### [Problem description]
Copy exactly the lines of the data below that run from the line holding "atendimento via chat" through the line holding "ambiente. As baterias", both ends included.

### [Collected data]
***

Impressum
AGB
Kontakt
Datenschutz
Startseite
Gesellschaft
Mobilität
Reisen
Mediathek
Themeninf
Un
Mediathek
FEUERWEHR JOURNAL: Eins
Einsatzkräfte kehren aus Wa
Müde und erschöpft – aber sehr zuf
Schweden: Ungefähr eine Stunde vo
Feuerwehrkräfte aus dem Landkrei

***

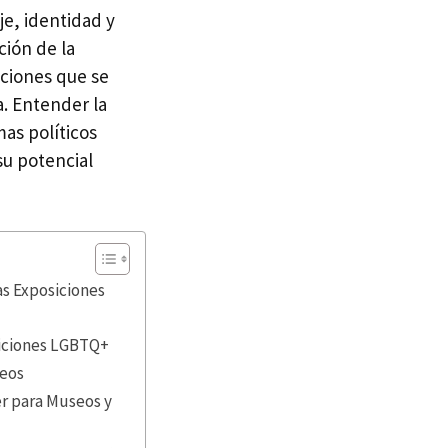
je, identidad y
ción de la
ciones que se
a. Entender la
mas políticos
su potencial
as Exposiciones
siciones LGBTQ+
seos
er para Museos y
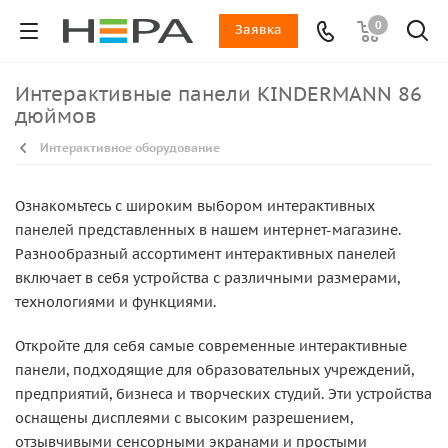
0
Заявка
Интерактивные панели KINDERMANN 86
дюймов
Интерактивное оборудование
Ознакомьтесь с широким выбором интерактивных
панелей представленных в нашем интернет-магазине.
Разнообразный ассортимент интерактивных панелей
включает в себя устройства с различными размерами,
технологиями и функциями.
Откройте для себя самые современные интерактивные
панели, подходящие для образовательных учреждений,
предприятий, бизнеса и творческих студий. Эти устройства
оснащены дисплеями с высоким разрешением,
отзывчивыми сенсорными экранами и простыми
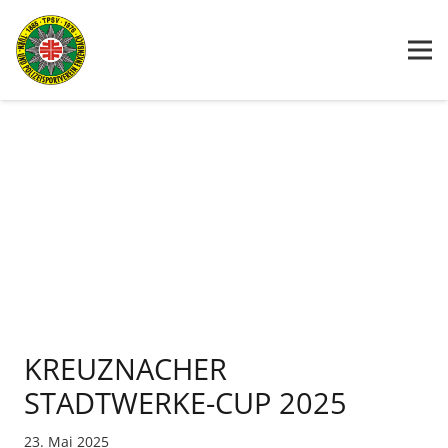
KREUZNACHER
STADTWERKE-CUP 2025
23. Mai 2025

***

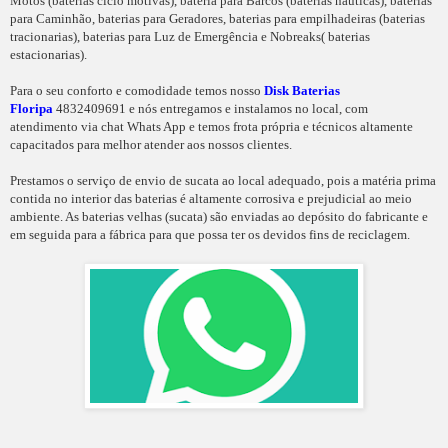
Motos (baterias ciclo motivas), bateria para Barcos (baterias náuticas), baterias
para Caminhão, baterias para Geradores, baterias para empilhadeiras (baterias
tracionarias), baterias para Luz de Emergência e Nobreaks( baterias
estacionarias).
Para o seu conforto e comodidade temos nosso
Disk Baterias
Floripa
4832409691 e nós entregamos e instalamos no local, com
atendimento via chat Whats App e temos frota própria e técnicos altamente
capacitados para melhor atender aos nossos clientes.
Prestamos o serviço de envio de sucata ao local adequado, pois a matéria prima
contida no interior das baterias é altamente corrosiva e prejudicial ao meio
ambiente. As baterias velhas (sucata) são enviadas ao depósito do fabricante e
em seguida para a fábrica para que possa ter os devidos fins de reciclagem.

***

### [Your solution]
atendimento via chat Whats App e temos frota própria e técnicos altamente
capacitados para melhor atender aos nossos clientes.
Prestamos o serviço de envio de sucata ao local adequado, pois a matéria prima
contida no interior das baterias é altamente corrosiva e prejudicial ao meio
ambiente. As baterias velhas (sucata) são enviadas ao depósito do fabricante e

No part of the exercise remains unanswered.